© REUTERS Et voici le Grand Paris de Nicolas Sarkozy
Apparemment, le dossier le passionne. Nicolas Sarkozy a détaillé mercredi dans un discours de 45 minutes son projet pour le Grand Paris. Il a annoncé qu'un projet de loi serait déposé en octobre pour les 35 milliards d'investissements prévus pour les transports du Grand Paris. En inaugurant, au Palais de Chaillot, l'exposition sur les travaux des dix architectes ayant planché sur l'aménagement de la région-capitale, le chef de l'Etat a assuré qu'il s'agit de faire en sorte que "les travaux démarrent avant 2012", alors qu'"il faut dix ans, en allant vite, pour construire les infrastructures du nouveau système de transport". "Si l'on veut que les travaux démarrent avant 2012, il faut qu'avant la fin de l'année, une loi fixe les modalités de la maîtrise d'ouvrage, les outils juridiques et les moyens de financement", a déclaré M. Sarkozy. "Un projet de loi sera déposé en octobre", a-t-il précisé, après avoir souligné que "se déplacer tous les jours pour aller travailler est devenu un véritable enfer pour des millions de Franciliens".
Le chef de l'Etat a confirmé la création d'"un nouveau système de transport automatique rapide à grande capacité de 130 km qui permettra de relier les grandes polarités urbaines de demain". Ce "grand huit", encore à l'état de "schéma de principe", desservira une dizaine de "territoires de projet" (Saclay, Massy, Orly, Roissy, Descartes-Noisy, Le Bourget, Saint-Denis-Pleyel, La Défense, Versailles, Villejuif, Clichy-Montfermeil). M. Sarkozy souhaite que "là où c'est possible, il soit aérien" et d'un "design, ergonomie et technologie exemplaires".
Une forêt près de Roissy
Le chef de l'Etat a estimé que "dans le Grand Paris beaucoup de projets sont rentables" et "feront l'objet de partenariats public-privé" (PPP). Selon lui, "la valorisation du foncier procurera d'importantes recettes". Pour le financement des transports, il a confié à un élu francilien, Gilles Carrez (UMP), maire du Perreux-sur-Marne (Val-de-Marne), rapporteur général du budget à l'Assemblée nationale, "la mission de (lui) faire des propositions". S'adressant au président PS du conseil régional d'Ile-de-France Jean-Paul Huchon, il a affirmé que "ce qui a été décidé sera mis en oeuvre". "Les engagements de l'Etat seront tous tenus, les cofinancements de l'Etat prévus dans le contrat de projet et pour la modernisation du RER ne seront pas mis en cause", a-t-il dit. Nicolas Sarkozy a ajouté qu' "

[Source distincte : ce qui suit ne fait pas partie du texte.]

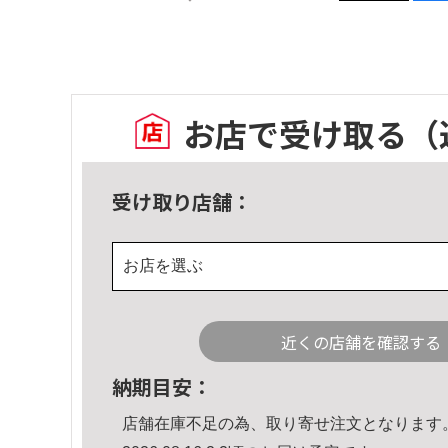
お店で受け取る
（
受け取り店舗：
お店を選ぶ
近くの店舗を確認する
納期目安：
店舗在庫不足の為、取り寄せ注文となります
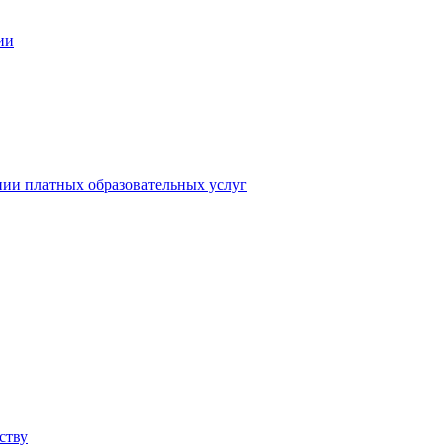
ии
нии платных образовательных услуг
ству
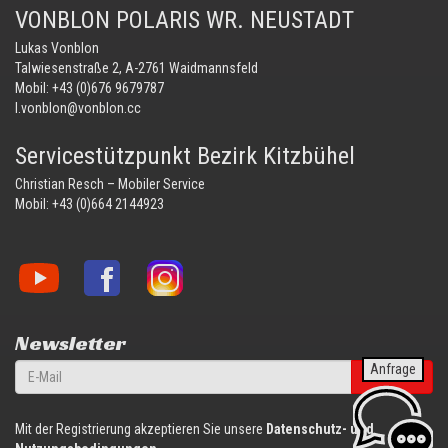
VONBLON POLARIS WR. NEUSTADT
Lukas Vonblon
Talwiesenstraße 2, A-2761 Waidmannsfeld
Mobil:
+43 (0)676 9679787
l.vonblon@vonblon.cc
Servicestützpunkt Bezirk Kitzbühel
Christian Resch – Mobiler Service
Mobil:
+43 (0)664 2144923
Vonblon
Vonblon
Vonblon
auf
auf
auf
YouTube
Facebook
Instagram
Newsletter
Anfrage
anmelden
Mit der Registrierung akzeptieren Sie unsere
Datenschutz- und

on ne fera pas l'économie d'une réflexion sur le principe d'une tarification unique pour que le coût du transport soit le même pour tous les citoyens du Grand Paris où qu'ils habitent".

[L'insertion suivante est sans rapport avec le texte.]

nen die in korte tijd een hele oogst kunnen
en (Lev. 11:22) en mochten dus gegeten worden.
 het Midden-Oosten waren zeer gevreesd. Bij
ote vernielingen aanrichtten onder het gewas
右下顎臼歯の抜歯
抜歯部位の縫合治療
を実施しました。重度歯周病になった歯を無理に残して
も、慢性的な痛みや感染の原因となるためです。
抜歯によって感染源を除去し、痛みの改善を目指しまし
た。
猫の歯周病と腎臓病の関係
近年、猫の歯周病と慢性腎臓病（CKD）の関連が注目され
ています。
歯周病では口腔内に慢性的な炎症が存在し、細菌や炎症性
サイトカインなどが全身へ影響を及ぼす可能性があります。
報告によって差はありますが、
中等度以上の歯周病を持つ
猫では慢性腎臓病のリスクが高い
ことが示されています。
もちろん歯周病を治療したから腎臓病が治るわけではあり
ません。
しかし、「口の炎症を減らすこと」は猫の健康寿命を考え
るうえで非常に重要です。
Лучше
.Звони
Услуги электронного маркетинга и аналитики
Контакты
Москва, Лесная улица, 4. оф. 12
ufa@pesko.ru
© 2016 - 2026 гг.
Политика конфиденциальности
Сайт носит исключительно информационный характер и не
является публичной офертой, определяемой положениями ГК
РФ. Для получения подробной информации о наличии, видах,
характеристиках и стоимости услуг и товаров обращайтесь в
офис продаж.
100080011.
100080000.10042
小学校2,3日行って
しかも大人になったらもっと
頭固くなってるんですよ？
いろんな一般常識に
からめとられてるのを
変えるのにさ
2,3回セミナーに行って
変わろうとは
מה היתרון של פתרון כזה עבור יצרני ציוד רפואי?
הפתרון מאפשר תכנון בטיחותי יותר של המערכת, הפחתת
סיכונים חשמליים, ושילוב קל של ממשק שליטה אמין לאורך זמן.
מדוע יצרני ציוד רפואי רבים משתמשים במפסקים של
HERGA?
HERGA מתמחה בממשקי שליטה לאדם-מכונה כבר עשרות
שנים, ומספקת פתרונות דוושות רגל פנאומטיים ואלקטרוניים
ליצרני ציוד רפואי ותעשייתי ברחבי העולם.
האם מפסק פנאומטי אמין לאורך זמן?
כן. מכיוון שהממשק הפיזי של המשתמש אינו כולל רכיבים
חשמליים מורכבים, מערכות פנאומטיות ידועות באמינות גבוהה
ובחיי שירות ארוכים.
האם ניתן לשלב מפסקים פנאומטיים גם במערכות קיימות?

Il a marqué son intérêt pour la création d'une forêt dans le cône de bruit de l'aéroport de Roissy, avec la plantation d'un million d'arbres. "La proposition de planter une nouvelle forêt d'un million d'arbres sur les 2.500 hectares du cône de bruit de Roissy mérite que l'on s'y arrête. Elle permettrait à elle seule de capturer treize tonnes de carbone par an", a lancé le chef de l'Etat, qui détaillait sa vision du Grand Paris en inaugurant l'exposition des dix projets d'architectes qu'il avait commandés sur ce thème.

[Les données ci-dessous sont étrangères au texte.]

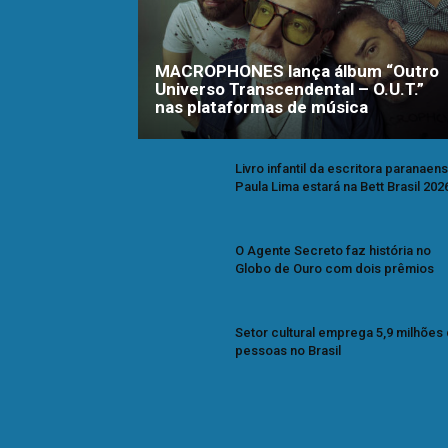
MACROPHONES lança álbum “Outro
Universo Transcendental – O.U.T.”
nas plataformas de música
Livro infantil da escritora paranaen
Paula Lima estará na Bett Brasil 202
O Agente Secreto faz história no
Globo de Ouro com dois prêmios
Setor cultural emprega 5,9 milhões
pessoas no Brasil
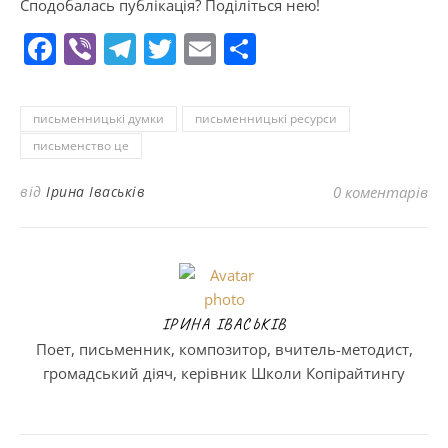
Сподобалась публікація? Поділіться нею!
Facebook
Viber
Telegram
Twitter
Email
Поділитися
письменницькі думки
письменницькі ресурси
письменство це
від
Ірина Іваськів
0 коментарів
ІРИНА ІВАСЬКІВ
Поет, письменник, композитор, вчитель-методист,
громадський діяч, керівник Школи Копірайтингу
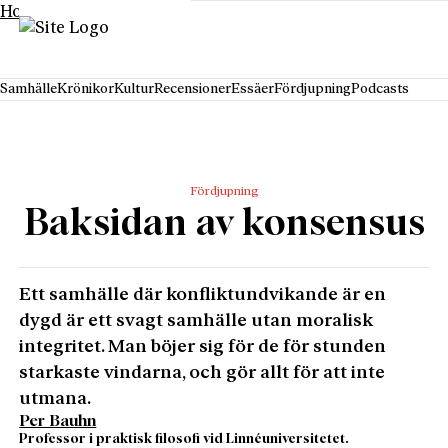
Hoppa till innehåll
Samhälle
Krönikor
Kultur
Recensioner
Essäer
Fördjupning
Podcasts
Fördjupning
Baksidan av konsensus
Ett samhälle där konfliktundvikande är en
dygd är ett svagt samhälle utan moralisk
integritet. Man böjer sig för de för stunden
starkaste vindarna, och gör allt för att inte
utmana.
Per Bauhn
Professor i praktisk filosofi vid Linnéuniversitetet.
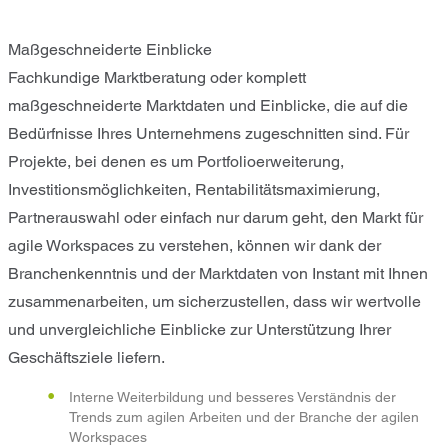
Maßgeschneiderte Einblicke
Fachkundige Marktberatung oder komplett
maßgeschneiderte Marktdaten und Einblicke, die auf die
Bedürfnisse Ihres Unternehmens zugeschnitten sind. Für
Projekte, bei denen es um Portfolioerweiterung,
Investitionsmöglichkeiten, Rentabilitätsmaximierung,
Partnerauswahl oder einfach nur darum geht, den Markt für
agile Workspaces zu verstehen, können wir dank der
Branchenkenntnis und der Marktdaten von Instant mit Ihnen
zusammenarbeiten, um sicherzustellen, dass wir wertvolle
und unvergleichliche Einblicke zur Unterstützung Ihrer
Geschäftsziele liefern.
Interne Weiterbildung und besseres Verständnis der
Trends zum agilen Arbeiten und der Branche der agilen
Workspaces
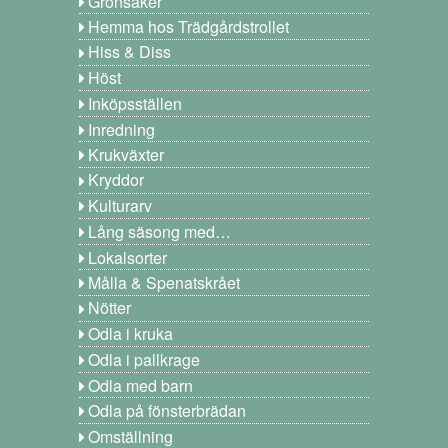
Grönsaker
Hemma hos Trädgårdstrollet
Hiss & Diss
Höst
Inköpsställen
Inredning
Krukväxter
Kryddor
Kulturarv
Lång säsong med…
Lokalsorter
Målla & Spenatskrået
Nötter
Odla i kruka
Odla i pallkrage
Odla med barn
Odla på fönsterbrädan
Omställning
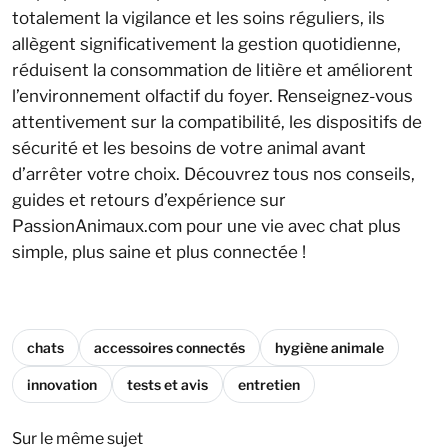
totalement la vigilance et les soins réguliers, ils
allègent significativement la gestion quotidienne,
réduisent la consommation de litière et améliorent
l’environnement olfactif du foyer. Renseignez-vous
attentivement sur la compatibilité, les dispositifs de
sécurité et les besoins de votre animal avant
d’arrêter votre choix. Découvrez tous nos conseils,
guides et retours d’expérience sur
PassionAnimaux.com pour une vie avec chat plus
simple, plus saine et plus connectée !
chats
accessoires connectés
hygiène animale
innovation
tests et avis
entretien
Sur le même sujet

Réagissant au discours de Nicolas Sarkozy, Bertand Delanoë a estimé qu'il "aurait été particulièrement opportun que le président de la République mette l'accent sur le logement social en tant que tel, +clé+ décisive à toute ambition de mixité sociale et d'ambition environnementale sur notre territoire". "En douze mois, Nicolas Sarkozy a fait davantage que Jean-Paul Huchon en douze ans", s'est pour sa part félicité Valérie Pécresse, la candidate UMP pour les régionales en Ile-de-France.